PREAMBLE TO THE DESCRIPTION
The following specification particularly describes the nature of this invention and the manner in which it is to be performed:

TECHNICAL FIELD OF THE INVENTION:
The present invention relates to unsaturated polyesterimide polymer concrete composition and further to the balls and slabs casted from the said composition of the invention in the thermosyphon system.
The present invention also relates to a thermosyphon system for removal of moisture as well as polar components from the transformer oil.
The present invention also relates to a thermosyphoning method for removal of contaminants from transformer oil by using the said thermosyphon system.
BACKGROUND OF THE INVENTION:
An insulating oil since long time has been used as the basic insulating material in the transformer which also serves as coolant.
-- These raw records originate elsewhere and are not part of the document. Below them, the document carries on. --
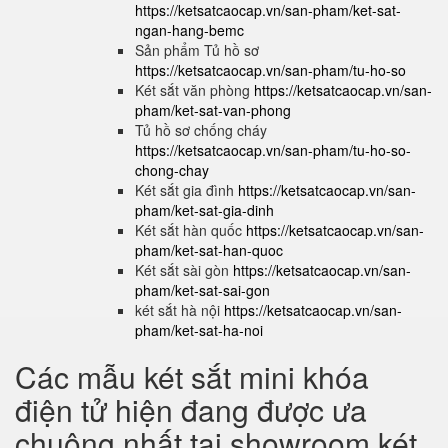
https://ketsatcaocap.vn/san-pham/ket-sat-
ngan-hang-bemc
Sản phẩm Tủ hồ sơ
https://ketsatcaocap.vn/san-pham/tu-ho-so
Két sắt văn phòng
https://ketsatcaocap.vn/san-
pham/ket-sat-van-phong
Tủ hồ sơ chống cháy
https://ketsatcaocap.vn/san-pham/tu-ho-so-
chong-chay
Két sắt gia đình
https://ketsatcaocap.vn/san-
pham/ket-sat-gia-dinh
Két sắt hàn quốc
https://ketsatcaocap.vn/san-
pham/ket-sat-han-quoc
Két sắt sài gòn
https://ketsatcaocap.vn/san-
pham/ket-sat-sai-gon
két sắt hà nội
https://ketsatcaocap.vn/san-
pham/ket-sat-ha-noi
Các mẫu két sắt mini khóa
điện tử hiện đang được ưa
chuộng nhất tại showroom két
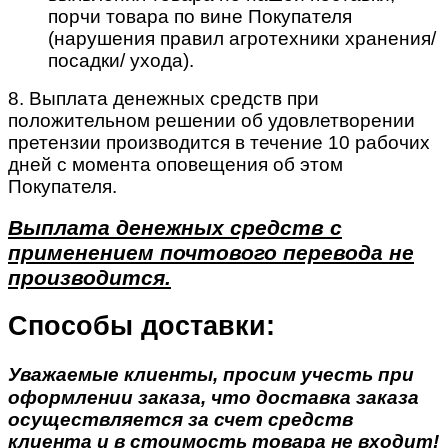
порчи товара по вине Покупателя
(нарушения правил агротехники хранения/
посадки/ ухода).
8. Выплата денежных средств при
положительном решении об удовлетворении
претензии производится в течение 10 рабочих
дней с момента оповещения об этом
Покупателя.
Выплата денежных средств с
применением почтового перевода не
производится.
Способы доставки:
Уважаемые клиенты, просим учесть при
оформлении заказа, что доставка заказа
осуществляется за счет средств
клиента и в стоимость товара не входит!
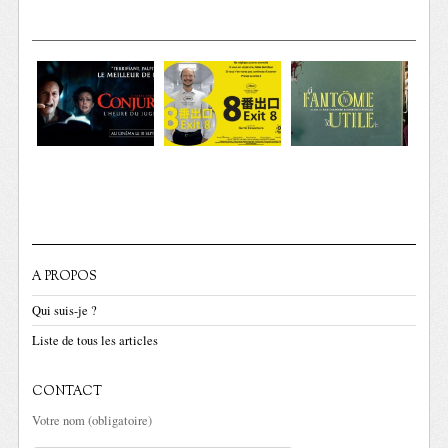
A PROPOS
Qui suis-je ?
Liste de tous les articles
CONTACT
Votre nom (obligatoire)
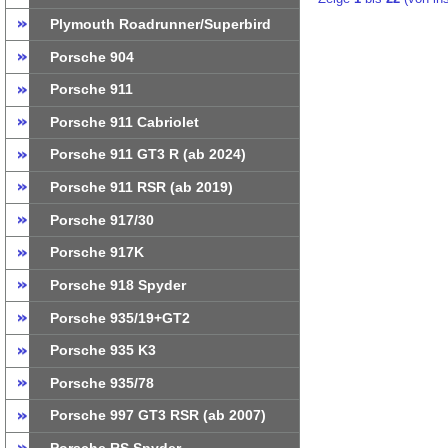
Plymouth Roadrunner/Superbird
Porsche 904
Porsche 911
Porsche 911 Cabriolet
Porsche 911 GT3 R (ab 2024)
Porsche 911 RSR (ab 2019)
Porsche 917/30
Porsche 917K
Porsche 918 Spyder
Porsche 935/19+GT2
Porsche 935 K3
Porsche 935/78
Porsche 997 GT3 RSR (ab 2007)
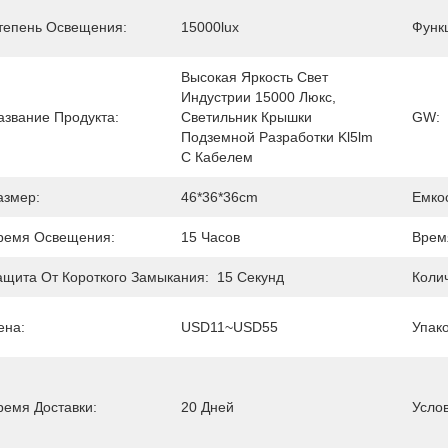
тепень Освещения:
15000lux
Функ
Высокая Яркость Свет 
Индустрии 15000 Люкс, 
азвание Продукта:
Светильник Крышки 
GW:
Подземной Разработки Kl5lm 
С Кабелем
азмер:
46*36*36cm
Емко
ремя Освещения:
15 Часов
Врем
ащита От Короткого Замыкания:
15 Секунд
Коли
ена:
USD11~USD55
Упак
ремя Доставки:
20 Дней
Усло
During service, oil gets oxidized producing undesirable constituents like acid, sludge, water, polar compound etc. The moisture content in the insulating oil of the transformer has a significant impact on its aging, especially aging of the insulating paper. Moisture in the transformer oil also has the detrimental effect on the dielectric strength of oil leading to breakdown in electrical insulation. More than 98% of the moisture in a transformer is in the cellulose insulation and less than 2% in the insulating oil. Reduction of moisture and prevention of moisture migration into transformer insulation has gained utmost importance.
Thermosyphoning system is generally used for dry out of transformer insulation. Water being the major culprit for the insulation system and during any part of installation, servicing or maintenance, some part of moisture is bound to enter into the transformer oil. Generally the online fhermosyphone systems are used to remove the same. In this system the transformer oil moves out of the thermosyphonic media such as molecular sieves, etc and it absorbs out the moisture content of the transformer oil making it dry.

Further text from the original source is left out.